As with all overburdening regulatory requirements we face at sea I did the best I could with my security duties emphasizing the importance of being vigilant and prepared to the various crews I worked with. Operating in hostile waters, such as the Gulf of Aden, without arms, escorts, or any other tangible way of repelling boarders convinced me that even with the best security plan or lectured crew, we would stand little chance if ever faced with an armed and motivated security threat.


Of course this was all just on the job self training, a.k.a. experience, and had nothing to do with my actual legal ability to perform the duties of a VSO. So thanks to the coast guards implementation of mandatory VSO training I again find myself spending a few more days of my vacation taking more courses to do a job with added responsibility for the same pay.
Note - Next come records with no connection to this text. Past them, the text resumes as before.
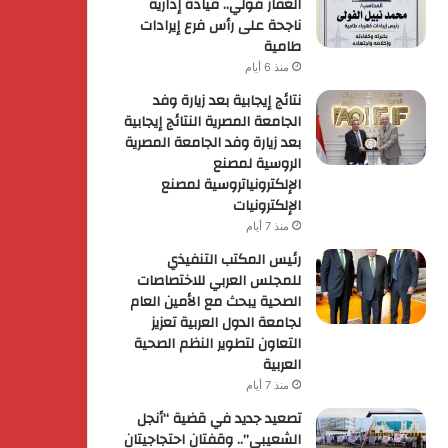
الغفار فولي.. قيادة إدارية
ناجحة على رأس فرع إيرادات
طامية
منذ 6 أيام
نتائج إيجابية بعد زيارة وفد
الجامعة المصرية النتائج إيجابية
بعد زيارة وفد الجامعة المصرية
الروسية لمصنع
الإلكترونياتروسية لمصنع
الإلكترونيات
منذ 7 أيام
رئيس المكتب التنفيذي
للمجلس العربي للاختصاصات
الصحية يبحث مع الأمين العام
لجامعة الدول العربية تعزيز
التعاون لتطوير النظم الصحية
العربية
منذ 7 أيام
تصعيد جديد في قضية “أنجل
الشعيبي”.. وقفتان احتجاجيتان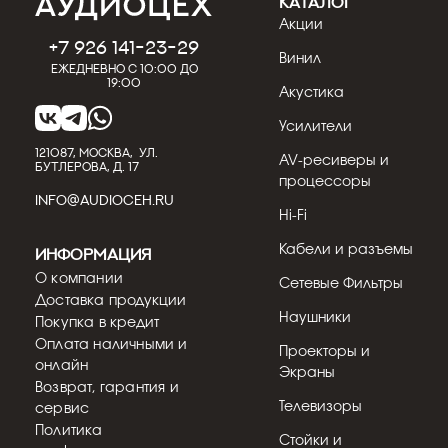
КАТАЛОГ
Акции
+7 926 141-23-29
Винил
Ежедневно с 10:00 до
19:00
Акустика
Усилители
121087, МОСКВА, УЛ.
AV-ресиверы и
БУТЛЕРОВА, Д. 17
процессоры
INFO@AUDIOCEH.RU
Hi-Fi
Кабели и разъемы
Информация
О компании
Сетевые Фильтры
Доставка продукции
Наушники
Покупка в кредит
Оплата наличными и
Проекторы и
онлайн
Экраны
Возврат, гарантия и
Телевизоры
сервис
Политика
Стойки и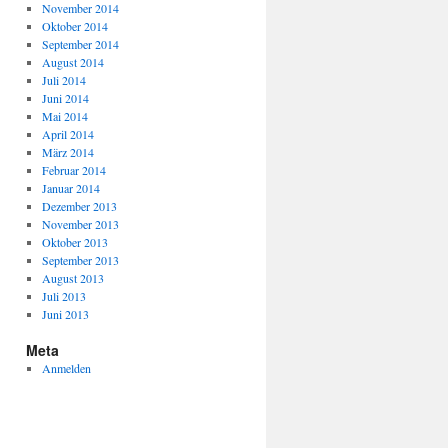
November 2014
Oktober 2014
September 2014
August 2014
Juli 2014
Juni 2014
Mai 2014
April 2014
März 2014
Februar 2014
Januar 2014
Dezember 2013
November 2013
Oktober 2013
September 2013
August 2013
Juli 2013
Juni 2013
Meta
Anmelden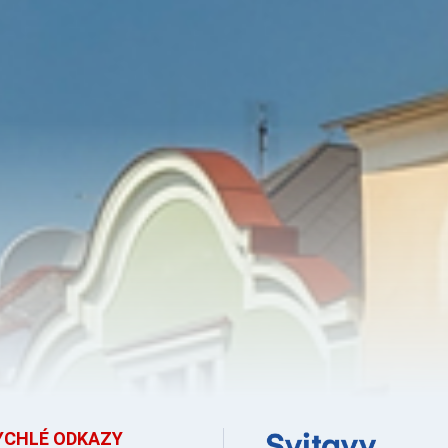
YCHLÉ ODKAZY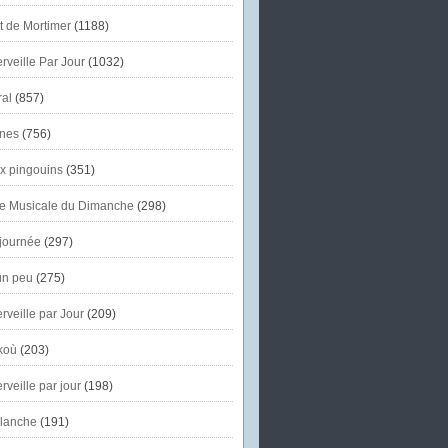
et de Mortimer
(1188)
veille Par Jour
(1032)
al
(857)
nes
(756)
x pingouins
(351)
e Musicale du Dimanche
(298)
journée
(297)
un peu
(275)
veille par Jour
(209)
koù
(203)
veille par jour
(198)
lanche
(191)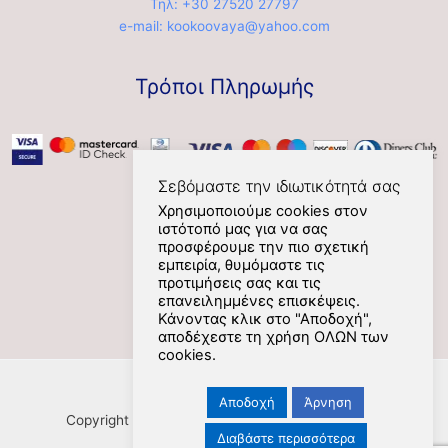
Τηλ: +30 27520 27797
e-mail: kookoovaya@yahoo.com
Τρόποι Πληρωμής
Σεβόμαστε την ιδιωτικότητά σας
Χρησιμοποιούμε cookies στον
ιστότοπό μας για να σας
Social
προσφέρουμε την πιο σχετική
εμπειρία, θυμόμαστε τις
προτιμήσεις σας και τις
επανειλημμένες επισκέψεις.
Κάνοντας κλικ στο "Αποδοχή",
αποδέχεστε τη χρήση ΟΛΩΝ των
cookies.
Αποδοχή
Άρνηση
Copyright [Nafplios] [2021] [kookoovaya.online] |
Διαβάστε περισσότερα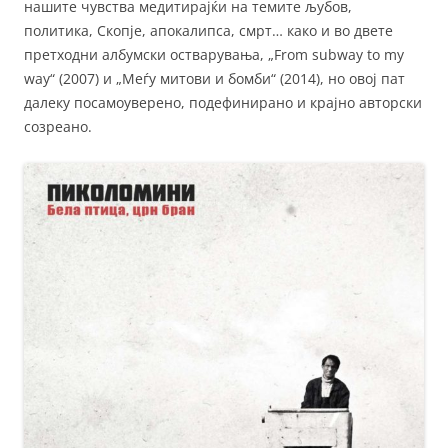
нашите чувства медитирајќи на темите љубов,
политика, Скопје, апокалипса, смрт… како и во двете
претходни албумски остварувања, „From subway to my
way“ (2007) и „Меѓу митови и бомби“ (2014), но овој пат
далеку посамоуверено, подефинирано и крајно авторски
созреано.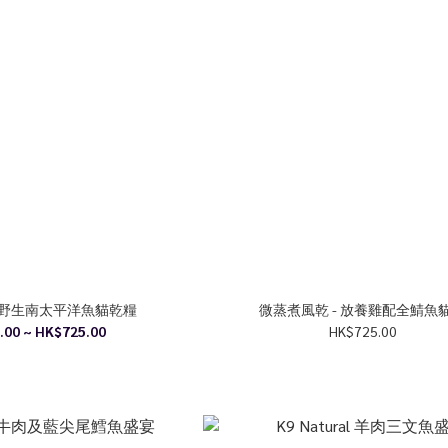
 野生南太平洋魚貓乾糧
微蒸煮風乾 - 放養雞配全鯖魚
.00 ~ HK$725.00
HK$725.00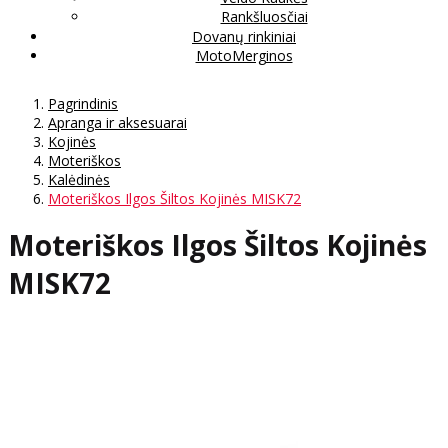
Rankšluosčiai
Dovanų rinkiniai
MotoMerginos
Pagrindinis
Apranga ir aksesuarai
Kojinės
Moteriškos
Kalėdinės
Moteriškos Ilgos Šiltos Kojinės MISK72
Moteriškos Ilgos Šiltos Kojinės
MISK72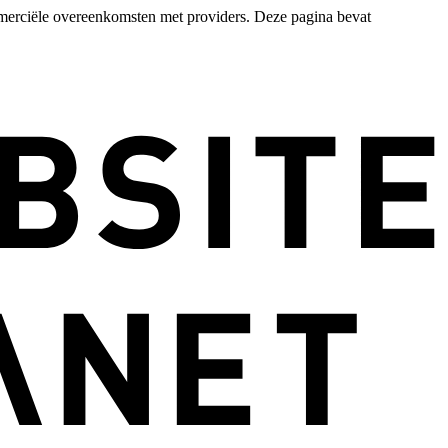
merciële overeenkomsten met providers. Deze pagina bevat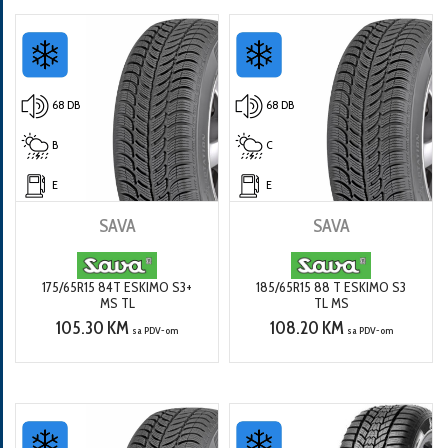
68 DB
68 DB
B
C
E
E
SAVA
SAVA
175/65R15 84T ESKIMO S3+
185/65R15 88 T ESKIMO S3
MS TL
TL MS
105.30 KM
108.20 KM
sa PDV-om
sa PDV-om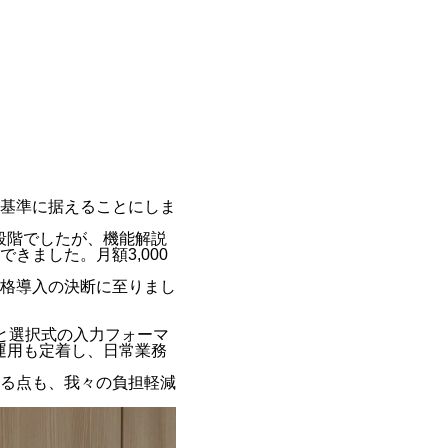
基準に据えることにしま
い段階でしたが、機能解説
きました。月額3,000
格導入の決断に至りまし
と選択式の入力フォーマ
務運用も定着し、日常業務
る点も、我々の負担軽減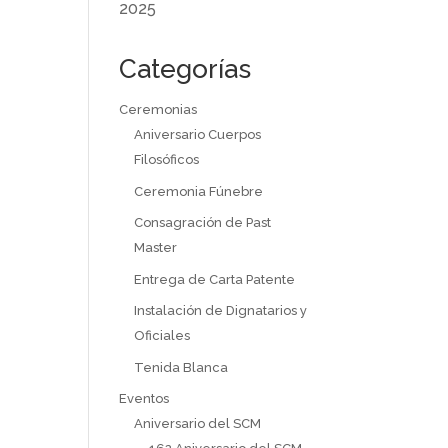
2025
Categorías
Ceremonias
Aniversario Cuerpos
Filosóficos
Ceremonia Fúnebre
Consagración de Past
Master
Entrega de Carta Patente
Instalación de Dignatarios y
Oficiales
Tenida Blanca
Eventos
Aniversario del SCM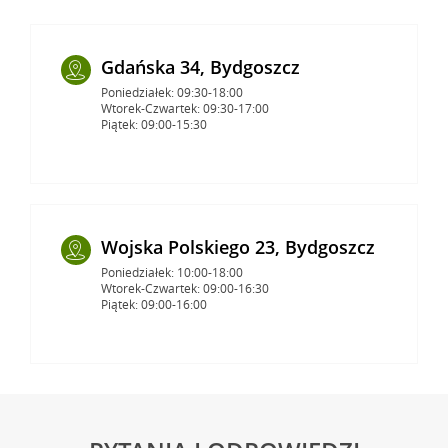
Gdańska 34, Bydgoszcz
Poniedziałek: 09:30-18:00
Wtorek-Czwartek: 09:30-17:00
Piątek: 09:00-15:30
Wojska Polskiego 23, Bydgoszcz
Poniedziałek: 10:00-18:00
Wtorek-Czwartek: 09:00-16:30
Piątek: 09:00-16:00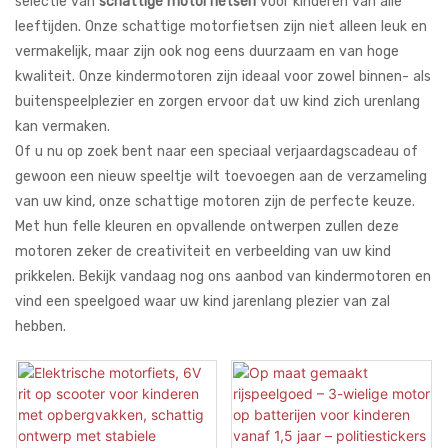
selectie van
schattige motorfietsen
voor kinderen van alle
leeftijden. Onze schattige motorfietsen zijn niet alleen leuk en
vermakelijk, maar zijn ook nog eens duurzaam en van hoge
kwaliteit. Onze kindermotoren zijn ideaal voor zowel binnen- als
buitenspeelplezier en zorgen ervoor dat uw kind zich urenlang
kan vermaken.
Of u nu op zoek bent naar een speciaal verjaardagscadeau of
gewoon een nieuw speeltje wilt toevoegen aan de verzameling
van uw kind, onze schattige motoren zijn de perfecte keuze.
Met hun felle kleuren en opvallende ontwerpen zullen deze
motoren zeker de creativiteit en verbeelding van uw kind
prikkelen. Bekijk vandaag nog ons aanbod van kindermotoren en
vind een speelgoed waar uw kind jarenlang plezier van zal
hebben.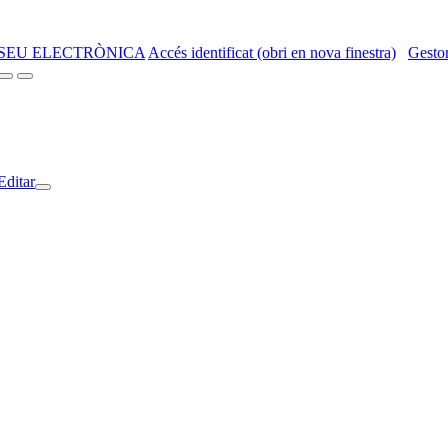
SEU ELECTRÒNICA
Accés identificat (obri en nova finestra)
Gestor
Editar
Added on to the hassle is the task of going to my local Regional Examination Center to apply to have the certificate "endorsed" on my STCW certificate via the National Maritime Center in landlocked West Virginia.


Of course it's not all bad. The class, the shortest I've had, is only two days, and getting a group of officers together for a week allows you to collaboratively learn how different organisations approach the same security policies and problems. It also high lights the differences out here between government funded or contracted ships and commercial ships, especially in the resources available to mariners who are responsible for making their vessel a "Hard Target".


Among the highlights of the course was having an F.B.I. agent guest lecture. I was surprised to learn how much jurisdiction the F.B.I. has on ships world wide. As long as the F.B.I. can prove that a single American is on the ship, operates the ship, or owns a single share in the shipping companies stock, the F.B.I. can investigate and prosecute crimes on board.

With over 12,000 agents worldwide the F.B.I. is the lead agency in dealing with terrorism attacks involving American flagged ships, even overseas. The F.B.I. is also actively vetting not only the names of every mariner, citizen or foreigner entering domestic waters, but also works with foreign crewing agencies to counter terrorism and human trafficking on ships.

All good stuff to know if you're responsible for discouraging terrorist attacks on your ship.